Dans « Rwanda, la fin du silence », qui sort en librairie le 16 mars, l’ancien officier français Guillaume Ancel lève le voile sur l’une des interventions les plus controversées conduites par la France en Afrique au cours des dernières décennies : l’opération Turquoise menée en plein génocide des Tutsis au Rwanda, en 1994.

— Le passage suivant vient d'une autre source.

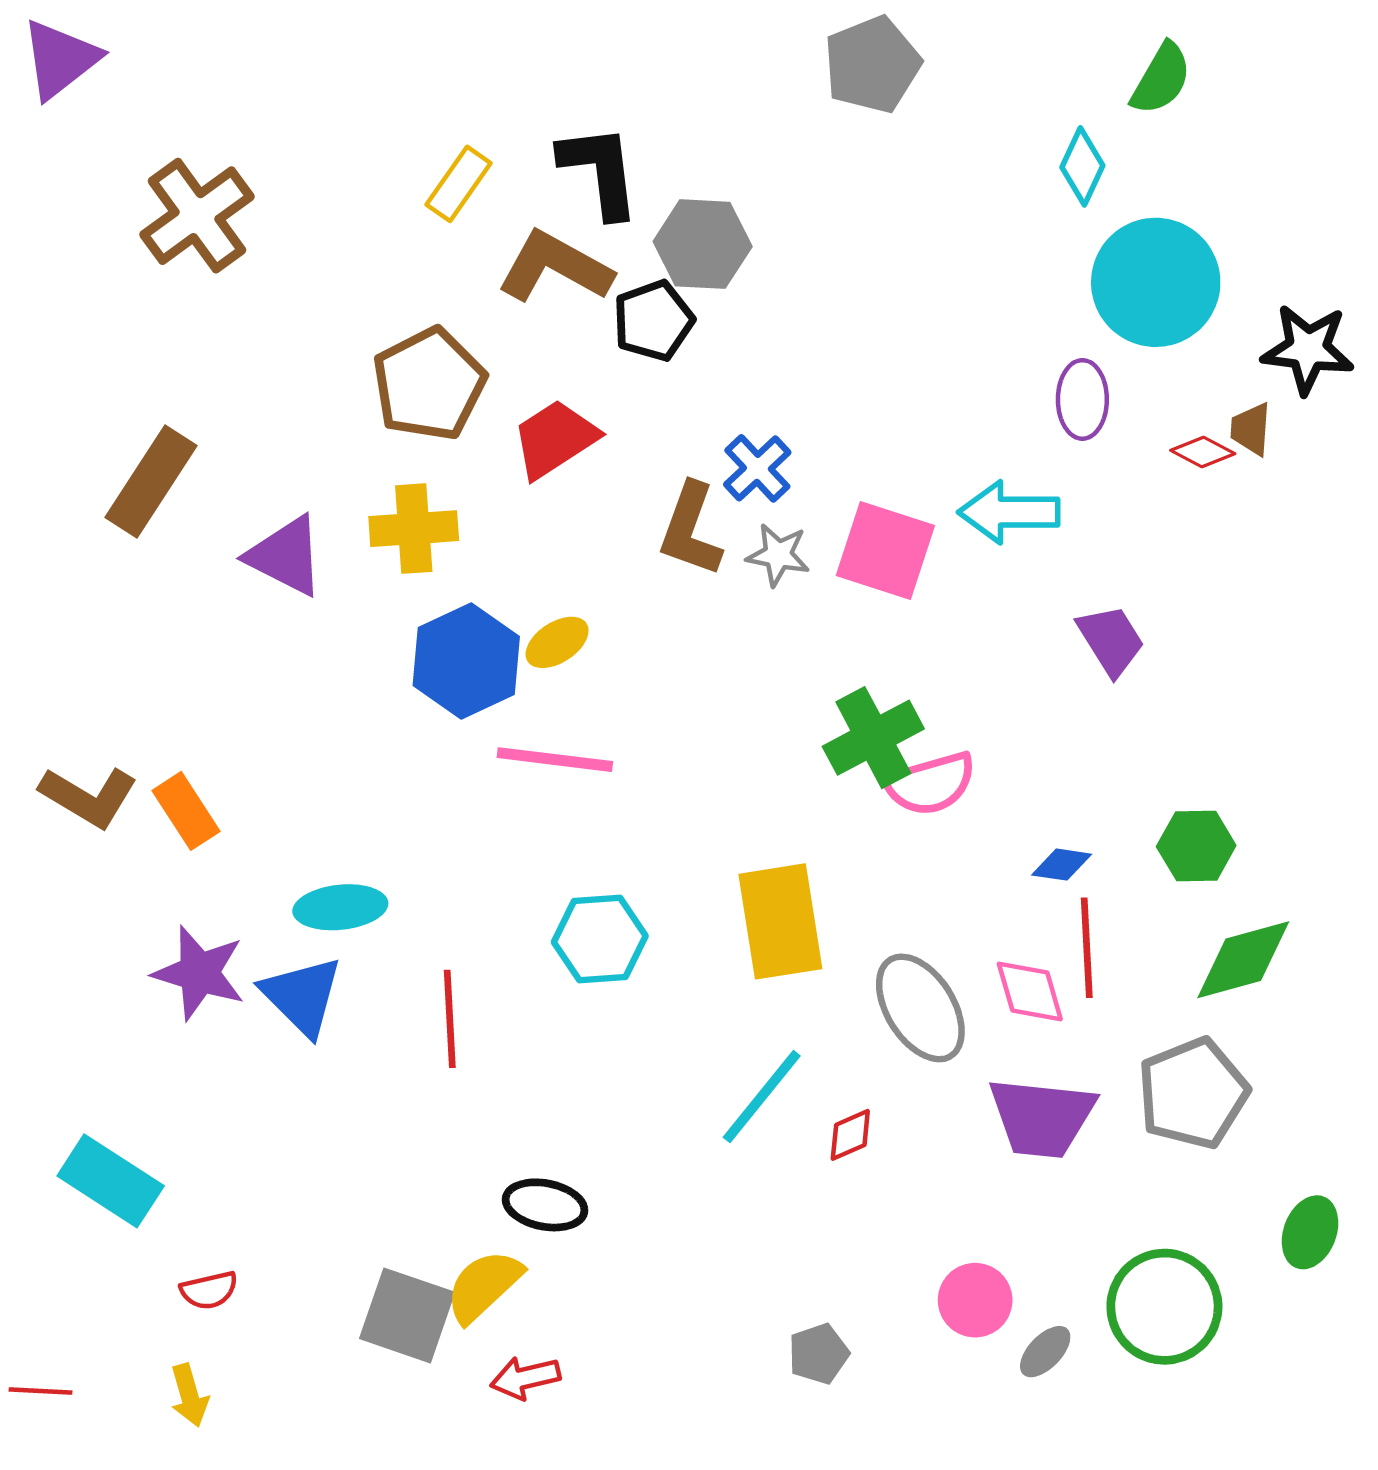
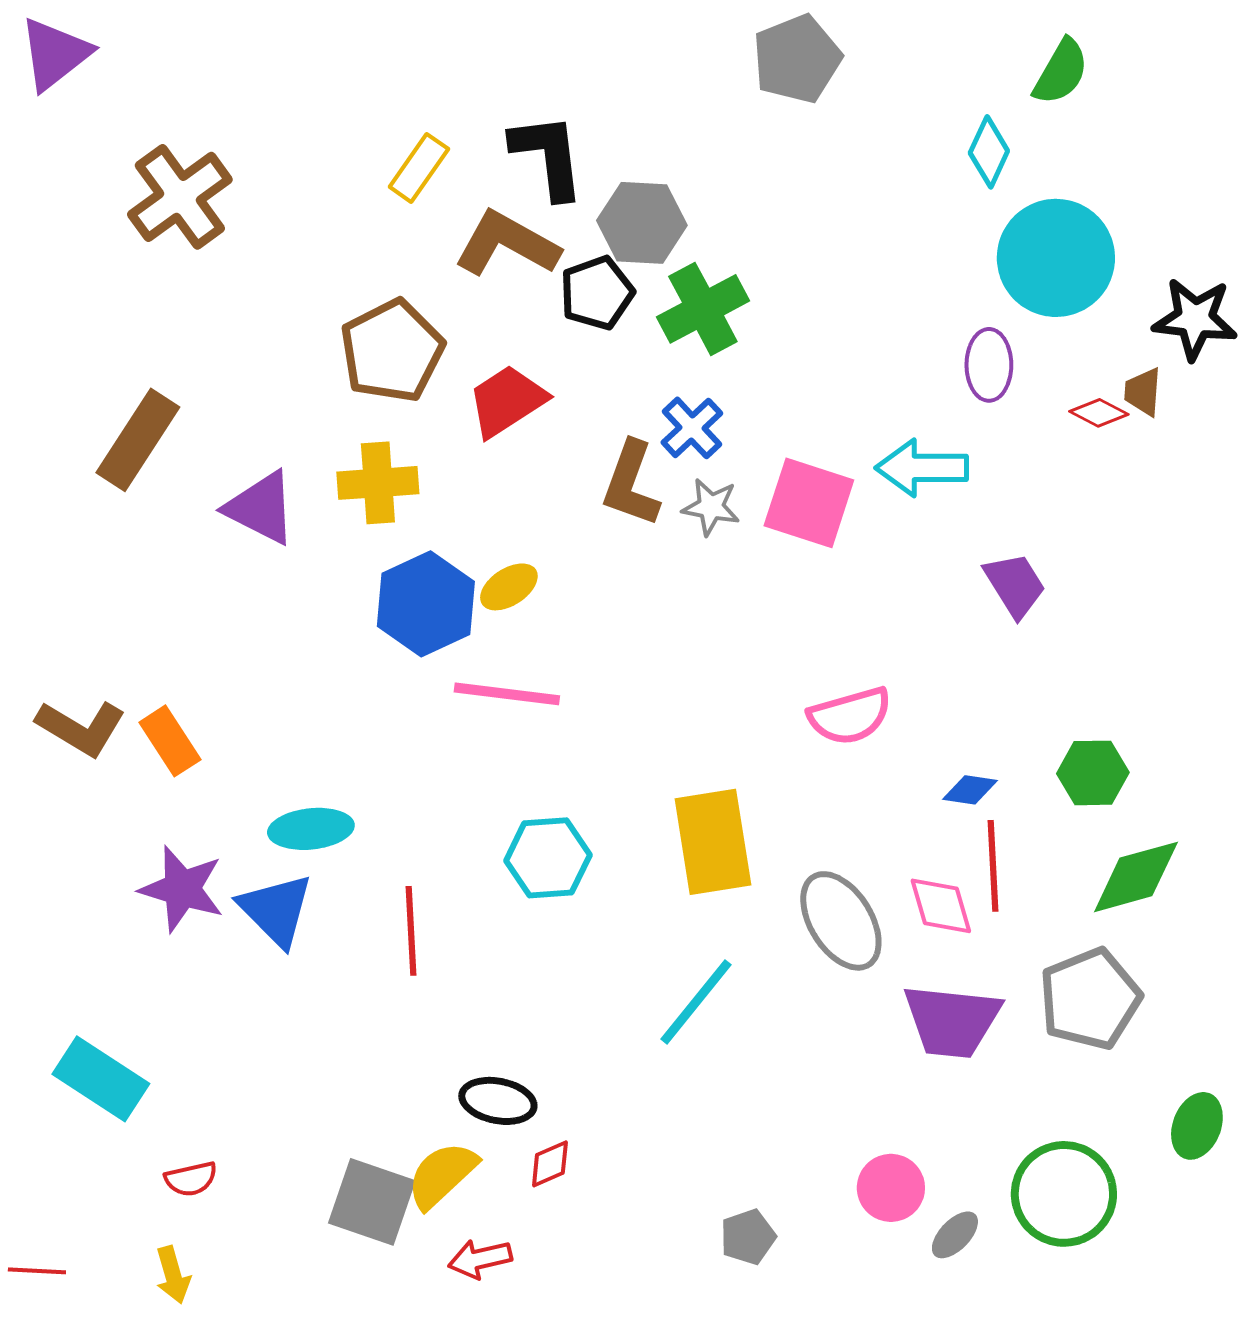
green cross: (873, 738) -> (703, 309), moved
red diamond: (850, 1135) -> (550, 1164), moved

« C’est se moquer des Français que de leur mentir sur la nature d’une opération qui a été menée en leur nom. Et c’est tout aussi indécent, vis-à-vis du million de victimes du génocide, d’occulter le rôle inquiétant que la France y a joué. En taisant cette réalité, on s’autorise à ce qu’une telle horreur puisse se répéter. » Longtemps, Guillaume Ancel fut un spécialiste du guidage au sol des frappes aériennes. Ancien TACP (prononcer : « TacPi », pour Tactical Air Control Party Specialist), ce lieutenant-colonel diplômé de Saint-Cyr guidait les avions de chasse de l’armée française vers leur cible, sur différents terrains d’opération.
Depuis quelques années, revenu à la vie civile, il est passé aux « frappes littéraires ». Dans Rwanda, la fin du silence (Les Belles Lettres), qui sort en librairie le 16 mars, cet ancien artilleur lève le voile sur l’une des interventions les plus controversées conduites par la France en Afrique au cours des dernières décennies. En mai 2017, déjà, il décryptait, chez le même éditeur, les manquements de la politique française durant le conflit en ex-Yougoslavie, à travers un récit décapant : Vent glacial sur Sarajevo.
A la veille de la sortie de son ouvrage sur l’opération Turquoise, basé sur un témoignage dont Jeune Afrique a rendu compte dès 2014, Guillaume Ancel revient sur la culture du secret au sein de la Grande Muette, et sur le paravent humanitaire déployé autour d’une intervention militaire politiquement sensible.
>>> A LIRE – Guillaume Ancel : « L’histoire mythique de l’opération Turquoise ne correspond pas à la réalité »
Jeune Afrique : À quel moment avez-vous pris conscience des dissonances entre la version officielle française sur l’opération Turquoise et votre propre expérience sur le terrain ?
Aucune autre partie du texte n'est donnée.